Âyet-i kerime, Hz. İsanın hayatta olduğuna açık bir delildir. Çünkü onda Hz. İsa'nın kemale ermiş yaşlı bir insan olarak diğer insanlarla konuşacağı ifade edilmektedir. Bu durum âhir zamanda Hz. İsanın gökten inmesinden sonra mümkün olacaktır. Ayrıca âyet-i kerime Necran Hristiyanlan heyetinin "batıl iddialarına" bir cevaptır.
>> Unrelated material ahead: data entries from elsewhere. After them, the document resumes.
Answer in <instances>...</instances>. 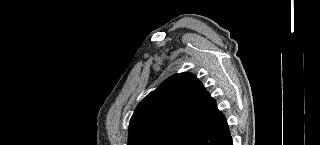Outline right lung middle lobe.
I'll return each instance as SVG.
<instances>
[{"mask_svg":"<svg viewBox=\"0 0 320 145\" xmlns=\"http://www.w3.org/2000/svg\"><path fill=\"white\" fill-rule=\"evenodd\" d=\"M175 132H164L151 135L137 145H167V143L176 135Z\"/></svg>","mask_w":320,"mask_h":145,"instance_id":"obj_1","label":"right lung middle lobe"}]
</instances>
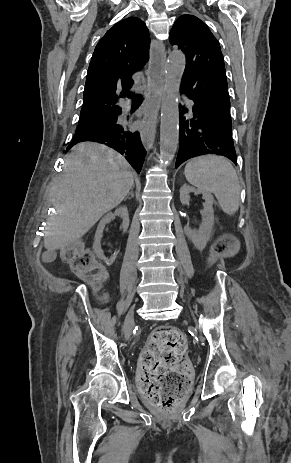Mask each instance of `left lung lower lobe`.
I'll use <instances>...</instances> for the list:
<instances>
[{"mask_svg":"<svg viewBox=\"0 0 291 463\" xmlns=\"http://www.w3.org/2000/svg\"><path fill=\"white\" fill-rule=\"evenodd\" d=\"M187 96L194 102L193 118L179 119V150L175 167L190 158L207 154L225 156L237 165L231 119L211 112L193 97ZM182 107L179 105V108ZM186 112L188 109L183 108L181 116Z\"/></svg>","mask_w":291,"mask_h":463,"instance_id":"1","label":"left lung lower lobe"}]
</instances>
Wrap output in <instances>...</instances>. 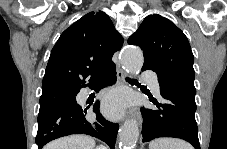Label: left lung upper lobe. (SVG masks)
<instances>
[{
    "mask_svg": "<svg viewBox=\"0 0 227 149\" xmlns=\"http://www.w3.org/2000/svg\"><path fill=\"white\" fill-rule=\"evenodd\" d=\"M143 50L144 66L172 85L195 95L194 56L185 34L161 15L147 16L128 39Z\"/></svg>",
    "mask_w": 227,
    "mask_h": 149,
    "instance_id": "1",
    "label": "left lung upper lobe"
}]
</instances>
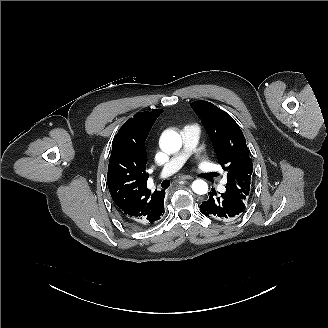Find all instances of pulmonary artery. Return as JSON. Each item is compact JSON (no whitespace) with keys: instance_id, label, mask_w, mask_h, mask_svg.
Returning <instances> with one entry per match:
<instances>
[{"instance_id":"1","label":"pulmonary artery","mask_w":328,"mask_h":328,"mask_svg":"<svg viewBox=\"0 0 328 328\" xmlns=\"http://www.w3.org/2000/svg\"><path fill=\"white\" fill-rule=\"evenodd\" d=\"M181 135L183 137V149L164 165L160 174L161 178L167 177L176 170L183 168L188 158L194 154V147L200 142L199 132L191 126H184L181 130Z\"/></svg>"}]
</instances>
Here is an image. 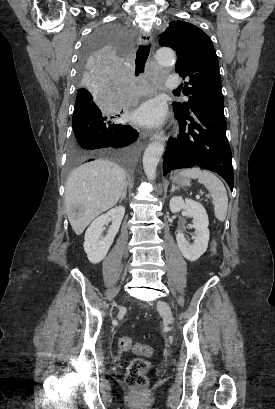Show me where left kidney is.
Wrapping results in <instances>:
<instances>
[{
    "instance_id": "5707ae66",
    "label": "left kidney",
    "mask_w": 275,
    "mask_h": 409,
    "mask_svg": "<svg viewBox=\"0 0 275 409\" xmlns=\"http://www.w3.org/2000/svg\"><path fill=\"white\" fill-rule=\"evenodd\" d=\"M182 209L187 211L188 217H193L192 227L196 229V237H193L194 243L190 245V243L186 241L183 233H178V235H176L177 245L187 261H197V259L207 251L208 247V215L203 205H201V202H196V200H191V198H185V200H183L182 196H172L170 200L171 213H179Z\"/></svg>"
}]
</instances>
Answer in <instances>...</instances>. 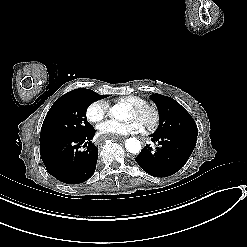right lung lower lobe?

Zira âyet, Hz. İsa'nın da diğer insanlar gibi hayatın çeşitli aşamalarından geçmiş olduğunu belirtmiştir.
Daha Başka Ayet-i Kerimeler de var ama bu yetişmeli..
Netice: Ahbar olarak Hz. İsa'nın nüzulu ile Dabbetül Arz Kıyamet alameti olarak Sahih Kaynaklarda yerini almıştır; Hem Kur'an'da hem Hadislerde bildirilmiştir.. Bunları red etmek doğru değildir.. Olduğu gibi inanılmalı; keyfiyetini ve nasıl olacağını ancak Allah ve Resulü bilir demeli; çekişme konusu edilmemelidir..
Aksi bir tavır ilmi değil, çok kesin ve açık bir şekilde indi ve şahsi olacaktır..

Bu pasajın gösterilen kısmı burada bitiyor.